Work to complete. When you reach a picture, pass over it; otherwise repeat the listing word for word.

======== Data for this exercise ========

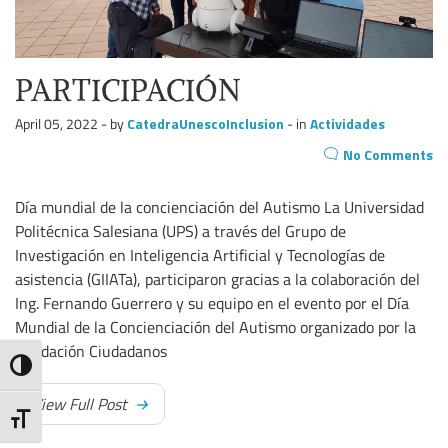
PARTICIPACIÓN
April 05, 2022 - by
CatedraUnescoInclusion
- in
Actividades
No Comments
Día mundial de la concienciación del Autismo La Universidad
Politécnica Salesiana (UPS) a través del Grupo de
Investigación en Inteligencia Artificial y Tecnologías de
asistencia (GIIATa), participaron gracias a la colaboración del
Ing. Fernando Guerrero y su equipo en el evento por el Día
Mundial de la Concienciación del Autismo organizado por la
Fundación Ciudadanos
Toggle High Contrast
View Full Post
Toggle Font size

========

Response box.
PARTICIPACIÓN
April 05, 2022 - by
CatedraUnescoInclusion
- in
Actividades
No Comments
Día mundial de la concienciación del Autismo La Universidad
Politécnica Salesiana (UPS) a través del Grupo de
Investigación en Inteligencia Artificial y Tecnologías de
asistencia (GIIATa), participaron gracias a la colaboración del
Ing. Fernando Guerrero y su equipo en el evento por el Día
Mundial de la Concienciación del Autismo organizado por la
Fundación Ciudadanos
Toggle High Contrast
View Full Post
Toggle Font size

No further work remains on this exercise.